Over the past four months, Fashion Plate has progressed in just three starts from a maiden sprint win to the brink of national celebrity. In fact, the daughter of Old Fashioned is the only North American Thoroughbred with two Grade 1 wins this year. Stevens confessed to being pleasantly surprised.

“When we won the Las Virgenes, it was tough,” he said. “She was breathing fire when the finish line arrived, in her first try around two turns. Then, coming back with time off in the Santa Anita Oaks, I thought we might be able to sneak off and get a mile and a sixteenth because of her class. But I told my agent I didn’t think I could pull her in a trailer going a mile and one-eighth in the Kentucky Oaks.”

They won by 1 1/4 lengths, on the lead. After the race, Stevens greeted his agent, Craig O’Bryan, with a simple: “I was wrong.”

“I’ve been watching Untapable in awe all spring,” Stevens said. “But she drew the 13 hole Friday, and I drew the 7. I like our 6-1 chances on the morning line.”

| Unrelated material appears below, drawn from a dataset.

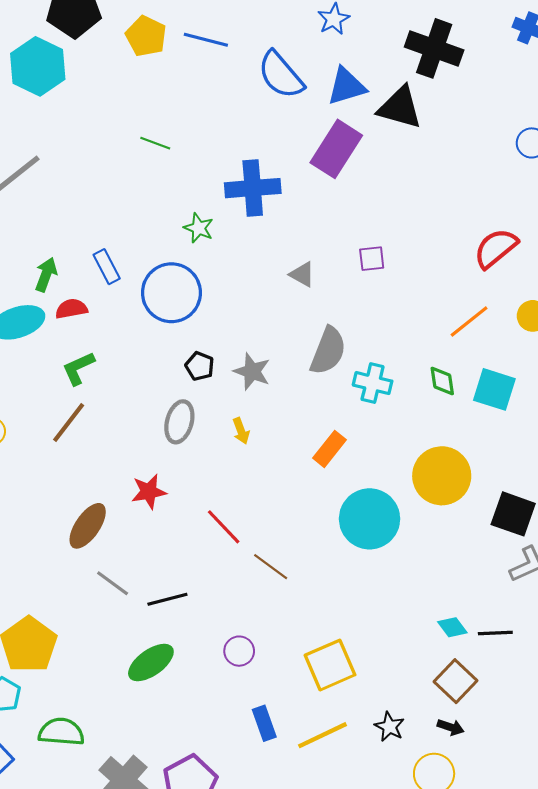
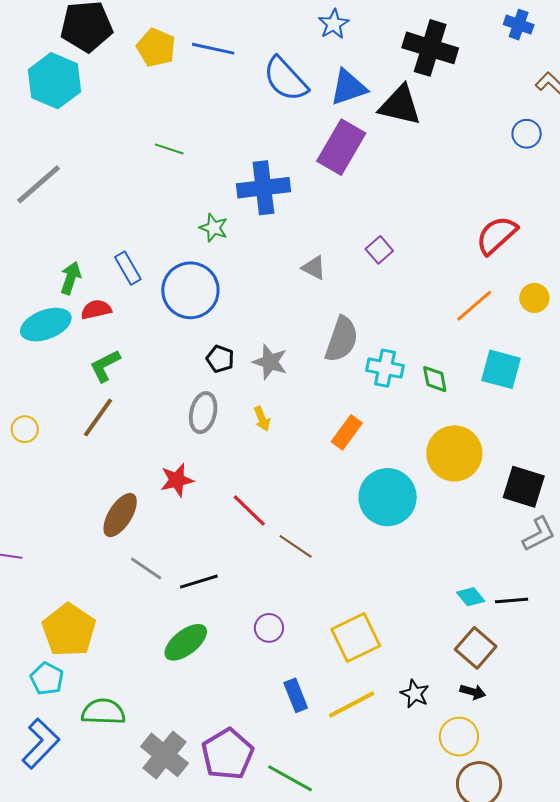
purple square: (372, 259) -> (379, 250), turned -32
green diamond: (442, 381) -> (435, 379), moved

With Oaks Day now a not-so-mini version of Derby Day, the fillies in the big race are up against a wall of noise that can fry the coolest customer. Friday’s house will be in the neighborhood of 100,000, compared with the Santa Anita Oaks/Derby Day gathering of 35,241.

“My biggest worry is how my filly will handle the crowd,” Stevens said. “She’s a Winning Colors, Beholder type who can be temperamental. The best fillies always seem to have those little quirks, though. They’re not the type you can reprimand. You just go along for the ride and hope they get over their issues. Fashion Plate’s handled everything so far better than I thought she would. But it will be a whole different ballgame on Friday.”

Beyond the Oaks and the Eight Belles, the Stevens dance card for Derby Weekend includes Will Take Charge in the $300,000 Alysheba Stakes on Friday, then Global View in the $250,000 American Turf and Broadway Empire in the $400,000 Churchill Downs on Saturday. Stevens won’t be surprised if he wins them all. Pleased, but not surprised.

Then there’s Candy Boy in the Kentucky Derby, a colt last seen finishing third in the Santa Anita Derby. Stevens and Candy Boy took it to California Chrome early that day and paid the price. He figures the Kentucky Derby will be a different story.

“We got beat about nine lengths, and I can find six of those lengths,” Stevens said. “As for the other three, I might have to rely on California Chrome getting a bad trip.”